Dissonances : Cultiver nos amitiés

Par Caroline Rodgers / 1 novembre 2015

English Version...


At The Theatre
At the Theatre (Au théâtre) de James Hayllar, 1866

Récemment, une vaste étude réalisée en France sur le public de la musique classique a fait couler de l’encre dans les médias. Il s’agit de l’Enquête nationale sur les publics des orchestres publiée par l’Association française des orchestres. Elle a été réalisée sur dix mois auprès du public de treize orchestres à travers la France. Au total, 11400 questionnaires ont été remplis et 125 entretiens individuels ont été réalisés pour tenter de mieux comprendre les caractéristiques et les motivations du public français des concerts de musique symphonique.

De tous les résultats obtenus, et bien que les publics français et québécois soient différents, j’en retiens quelques-uns aux fins de cette chronique : pour 45 % du public, l’initiation au concert se fait à l’âge adulte.

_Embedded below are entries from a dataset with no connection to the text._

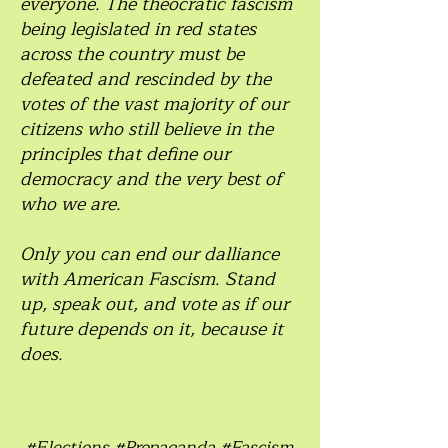
everyone. The theocratic fascism
being legislated in red states
across the country must be
defeated and rescinded by the
votes of the vast majority of our
citizens who still believe in the
principles that define our
democracy and the very best of
who we are.
Only you can end our dalliance
with American Fascism. Stand
up, speak out, and vote as if our
future depends on it, because it
does.
#Elections #Propaganda #Fascism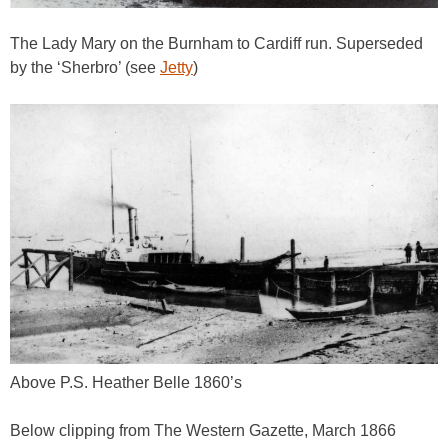
The Lady Mary on the Burnham to Cardiff run. Superseded
by the ‘Sherbro’ (see
Jetty
)
Above P.S. Heather Belle 1860’s
Below clipping from The Western Gazette, March 1866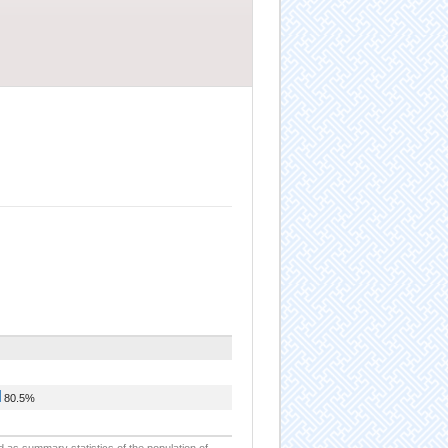
80.5%
d as summary statistics of the population of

On apprend aussi qu’au sein de ce public adulte, 33,5 % vient au concert sous l’influence de proches ou d’amis. De plus, bien que 34 % des spectateurs de concerts soient avant tout des mélomanes qui se déplacent pour entendre les œuvres qu’ils aiment, 29,3 % du public va au concert pour le plaisir de partager un moment avec des proches.

L’étude a aussi établi des catégories de mélomanes en se basant sur les motivations qui les amènent au concert. Ainsi, on retrouve les « mélomanes classiques » dans une proportion de 18,5 % du public, les « mélomanes curieux » à 15,7 %, les « publics sociables » à 29,3 %, les « profanes occasionnels » à 15,3 % et les « amateurs distanciés » à 20,9 %. De toutes ces catégories, on peut dire que seules les deux premières sont constituées de mélomanes « connaisseurs », c’est-à-dire de gens pour qui l’écoute de la musique classique est une pratique fréquente, voire quotidienne, et la sortie au concert, une habitude.

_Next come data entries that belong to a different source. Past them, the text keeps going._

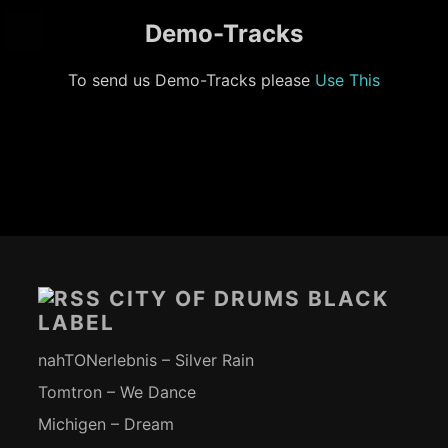
Demo-Tracks
To send us Demo-Tracks please
Use This
Footer-
Inhalt
CITY OF DRUMS BLACK
LABEL
nahTONerlebnis – Silver Rain
Tomtron – We Dance
Michigen – Dream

C’est donc dire que pour 65,8 % des spectateurs interrogés par l’étude, le concert est une sortie rare ou occasionnelle. C’est de ce côté qu’il faut regarder pour faire des gains et attirer un nouveau public. Nous qui nous inquiétons à juste titre parce que des artistes de renommée internationale se retrouvent à jouer devant des salles à moitié vides, que pouvons-nous faire ? Dans une ville comme Montréal où l’offre de concert est riche et abondante, les institutions, en concurrence les unes avec les autres, ne savent plus à quel saint se vouer pour attirer ce mythique « nouveau spectateur » et le convaincre de s’asseoir dans une salle pour entendre des œuvres composées il y a deux siècles et dont il ignore parfois jusqu’à l’existence.

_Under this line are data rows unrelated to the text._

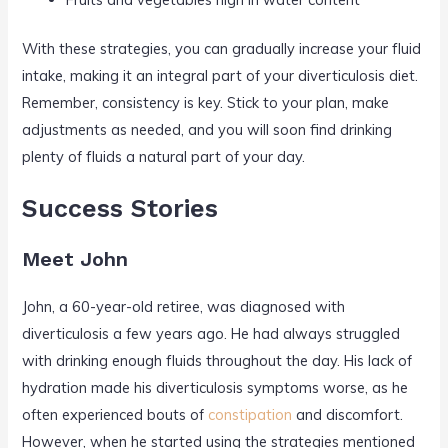
With these strategies, you can gradually increase your fluid
intake, making it an integral part of your diverticulosis diet.
Remember, consistency is key. Stick to your plan, make
adjustments as needed, and you will soon find drinking
plenty of fluids a natural part of your day.
Success Stories
Meet John
John, a 60-year-old retiree, was diagnosed with
diverticulosis a few years ago. He had always struggled
with drinking enough fluids throughout the day. His lack of
hydration made his diverticulosis symptoms worse, as he
often experienced bouts of
constipation
and discomfort.
However, when he started using the strategies mentioned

De ce côté, les orchestres ont du travail à faire pour améliorer leurs approches, leurs formules de concert et leurs méthodes publicitaires. Laissons cela aux spécialistes de la programmation artistique et du marketing. J’interpelle plutôt ici nos lecteurs, puisqu’ils font vraisemblablement partie de cette minorité pour qui la musique classique est importante. Le fait de savoir que 45 % du public est initié à l’âge adulte et qu’une portion non négligeable de ces adultes vient au concert sous l’influence d’amis devrait nous inciter à faire notre part, aussi minime soit-elle. Or, par expérience et pour en avoir souvent discuté avec des amis musiciens, je sais que nous vivons souvent notre passion pour la musique de manière isolée, nous retrouvant, dans notre cercle social ou familial, comme l’unique extraterrestre à écouter Mozart ou Beethoven. Pourquoi nous résigner à ce qu’il en soit ainsi ? Que notre passion soit contagieuse ! À nous de semer les graines de la culture musicale autour de nous en la partageant.

Reprenant à ma façon la deuxième partie de la maxime « penser globalement, agir localement », j’invite à chaque concert une personne différente à m’accompagner depuis le début de la saison. Je choisis autant que possible des invités qui, pour toutes sortes de raisons, ne sont pas, a priori, des mélomanes avertis. Des gens qui ne vont que rarement, voire jamais au concert. L’un n’y va pas parce qu’il ne peut s’offrir le billet, l’autre s’imagine qu’il n’a pas le temps – mais trouve du temps dès lors qu’il reçoit une invitation, tel autre a peur de s’ennuyer, et ainsi de suite.

Dans ma liste d’invités potentiels, je prends soin d’inclure des gens de tous âges et de tous milieux, choisissant soigneusement les concerts risquant le plus de leur plaire. Cette initiative a d’agréables effets : elle donne lieu à des moments marquants et provoque des émotions qu’ils ne sont pas près d’oublier. Comme ce jeune technicien d’usine, ébloui par les Pins de Rome de Respighi joués par l’OSM à la Virée classique, qui m’en parle encore avec enthousiasme des mois plus tard. Il a voulu répéter l’expérience en m’accompagnant à un récital de musique de chambre à la salle Bourgie.

Ce travail de partage et de transmission est accessible à tous, même avec des moyens modestes. On peut inviter un ami à l’un des nombreux concerts gratuits (ou à petit prix) présentés chaque semaine par nos facultés de musique et nos orchestres de jeunes, partager les meilleures des milliers de vidéos de concerts gratuites sur YouTube ou offrir un disque à Noël. Car une chose est sûre : rester à se plaindre dans un petit cercle fermé de mélomanes ne sera jamais une solution.